(DATA EXTRACTS)
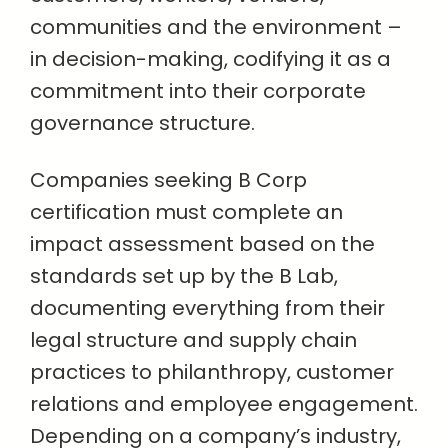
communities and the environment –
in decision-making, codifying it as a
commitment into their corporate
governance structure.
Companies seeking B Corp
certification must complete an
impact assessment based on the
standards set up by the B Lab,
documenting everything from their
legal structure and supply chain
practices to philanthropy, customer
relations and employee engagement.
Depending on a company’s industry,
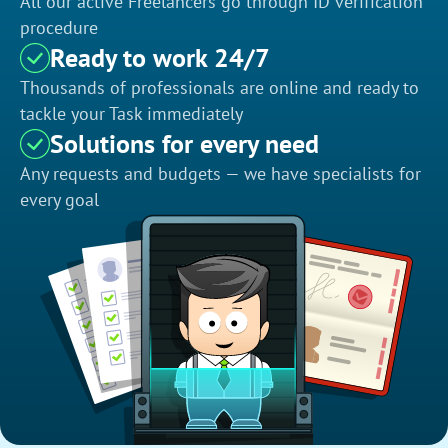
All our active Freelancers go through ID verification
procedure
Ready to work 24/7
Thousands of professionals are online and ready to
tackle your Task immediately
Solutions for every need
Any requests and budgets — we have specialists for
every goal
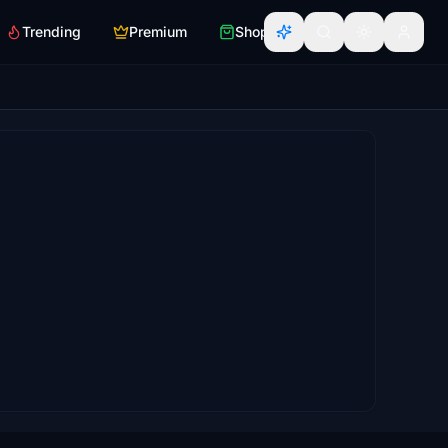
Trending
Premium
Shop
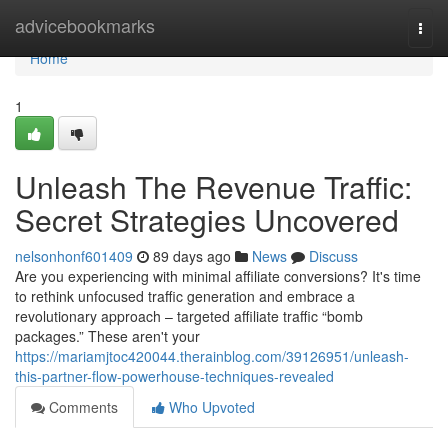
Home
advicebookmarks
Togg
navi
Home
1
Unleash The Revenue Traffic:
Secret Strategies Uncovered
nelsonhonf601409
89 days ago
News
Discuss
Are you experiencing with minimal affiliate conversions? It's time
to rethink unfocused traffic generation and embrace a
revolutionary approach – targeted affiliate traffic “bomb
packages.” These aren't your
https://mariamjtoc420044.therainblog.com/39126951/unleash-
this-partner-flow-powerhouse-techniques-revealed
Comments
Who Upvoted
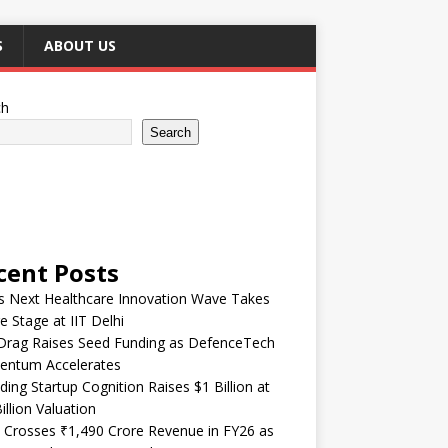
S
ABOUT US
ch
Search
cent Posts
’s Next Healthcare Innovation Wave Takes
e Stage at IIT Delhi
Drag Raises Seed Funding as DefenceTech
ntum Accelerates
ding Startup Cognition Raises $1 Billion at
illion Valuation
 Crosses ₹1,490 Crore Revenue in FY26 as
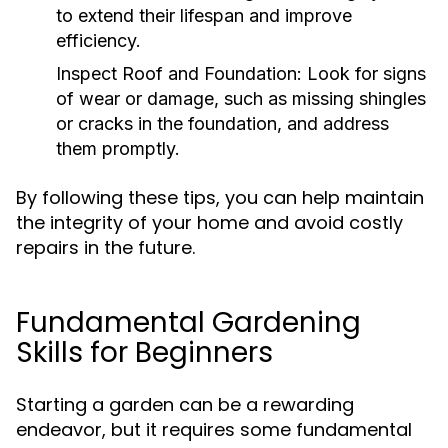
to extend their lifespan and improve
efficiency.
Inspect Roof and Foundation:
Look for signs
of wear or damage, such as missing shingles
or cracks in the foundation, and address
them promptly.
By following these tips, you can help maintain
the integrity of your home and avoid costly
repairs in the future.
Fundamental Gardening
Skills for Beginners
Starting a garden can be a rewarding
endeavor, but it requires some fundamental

(EXERCISE GOAL) What's needed is a word-for-word copy of the lines from the one holding "Skills for Beginners" through the final line of the data.

(TASK OUTPUT)
Skills for Beginners
Starting a garden can be a rewarding
endeavor, but it requires some fundamental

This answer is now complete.